Algorithm: Approximate Nearest Neighbor Search

Implement approximate nearest neighbor (ANN) search using a simplified HNSW-inspired approach, along with exact brute-force search for comparison. ANN is the backbone of vector databases, semantic search, and retrieval-augmented generation.

Problem Statement

Implement:

brute_force_knn(query, database, k) -- exact k-nearest neighbor search
ANNIndex -- an approximate nearest neighbor index using a navigable small world (NSW) graph
Compare recall and speed of approximate vs. exact search

Inputs: Query vector of shape (d,), database of shape (n, d), number of neighbors k.

Outputs: Indices and distances of the k (approximate) nearest neighbors.

Key Concept

HNSW (Hierarchical Navigable Small World) builds a multi-layer graph where each node is connected to its approximate neighbors.
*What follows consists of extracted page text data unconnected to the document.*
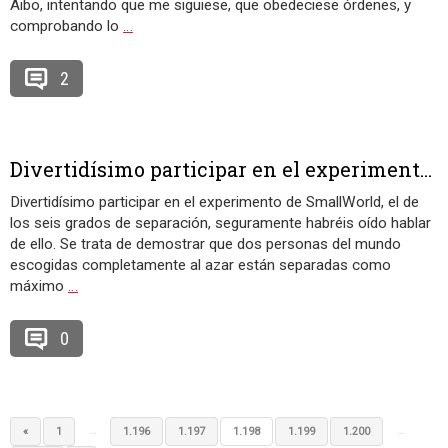
Aibo, intentando que me siguiese, que obedeciese órdenes, y
comprobando lo
…
2
Divertidísimo participar en el experiment...
Divertidísimo participar en el experimento de SmallWorld, el de
los seis grados de separación, seguramente habréis oído hablar
de ello. Se trata de demostrar que dos personas del mundo
escogidas completamente al azar están separadas como
máximo
…
0
…
…
«
1
1.196
1.197
1.198
1.199
1.200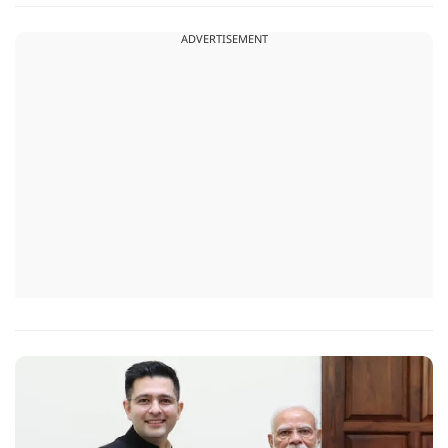
ADVERTISEMENT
Search starts at a coarse top layer and greedily navigates to finer layers. The key insight: random long-range edges (like a small-world network) allow O(log n) search even in high dimensions, dramatically beating O(n) brute force.
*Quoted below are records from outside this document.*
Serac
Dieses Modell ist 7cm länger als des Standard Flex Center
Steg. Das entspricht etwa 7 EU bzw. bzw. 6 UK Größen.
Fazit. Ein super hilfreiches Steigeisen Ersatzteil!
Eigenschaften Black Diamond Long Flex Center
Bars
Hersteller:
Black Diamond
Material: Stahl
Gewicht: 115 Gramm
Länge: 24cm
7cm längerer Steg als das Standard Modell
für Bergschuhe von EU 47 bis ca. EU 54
Interactive · HNSW Multi-Layer Graph Structure and Search

┌──────────────────────────────────────────────────────────────────┐
│         HNSW: Hierarchical Navigable Small World                  │
│                                                                  │
│  Layer 2 (sparse):    A ──────────── D                           │
│                       │              │                            │
│                       │  (long-range │  connections)              │
│                       │              │                            │
│  Layer 1 (medium):    A ─── C ────── D ─── F                    │
│                       │     │        │     │                      │
│                       │     │        │     │                      │
│  Layer 0 (dense):     A ─ B ─ C ─ D ─ E ─ F ─ G ─ H            │
│                       │ ╲ │ ╱ │ ╲ │ ╱ │ ╲ │ ╱ │ ╲ │            │
│                       └───┴───┴───┴───┴───┴───┴───┘              │
│                       (each node has ≤ M connections)            │
│                                                                  │
│  Search for query Q:                                             │
│  ┌─────────────────────────────────────────────┐                 │
│  │ Layer 2: Start at A → greedy → D (closer)   │                │
│  │ Layer 1: Start at D → greedy → C (closer)   │                │
│  │ Layer 0: Start at C → expand with ef cands   │                │
│  │          → visit B, D, E → return top-k      │                │
│  └─────────────────────────────────────────────┘                 │
│                                                                  │
│  Complexity: O(log n) layers × O(ef * M) per layer               │
│  vs. brute force: O(n * d)                                       │
└──────────────────────────────────────────────────────────────────┘

Warning

The M parameter (max connections per node) directly controls the recall-speed-memory tradeoff. Setting M too low (e.g., 4) creates a poorly connected graph where search gets stuck in local minima. Setting M too high (e.g., 128) wastes memory and slows construction without proportional recall gains. Typical production values are M=16-64. Always benchmark on your specific data distribution.

Hints

Info

Brute force: compute all distances, use np.argpartition for efficient top-k.
For the NSW graph: connect each new node to its M nearest existing neighbors during construction.
Search: start at a random entry point, greedily move to the neighbor closest to the query, maintain a dynamic candidate list.
Use a max-heap (negative distances with heapq) to maintain the top-k candidates during search.
The ef (exploration factor) parameter controls the tradeoff between recall and speed.

Solution

import numpy as np
import heapq
from typing import List, Tuple, Set
from collections import defaultdict


def brute_force_knn(
    query: np.ndarray, database: np.ndarray, k: int
) -> Tuple[np.ndarray, np.ndarray]:
    """
    Exact k-nearest neighbor search.

    Returns:
        indices: (k,) indices of nearest neighbors
        distances: (k,) L2 distances to nearest neighbors
    """
    # Compute all distances efficiently
    diffs = database - query[None, :]       # (n, d)
    distances = np.sum(diffs ** 2, axis=1)  # (n,) squared L2

    # Use argpartition for O(n) top-k selection (faster than full sort)
    if k >= len(distances):
        top_k_idx = np.argsort(distances)
    else:
        top_k_idx = np.argpartition(distances, k)[:k]
        # Sort the top-k for consistent ordering
        top_k_idx = top_k_idx[np.argsort(distances[top_k_idx])]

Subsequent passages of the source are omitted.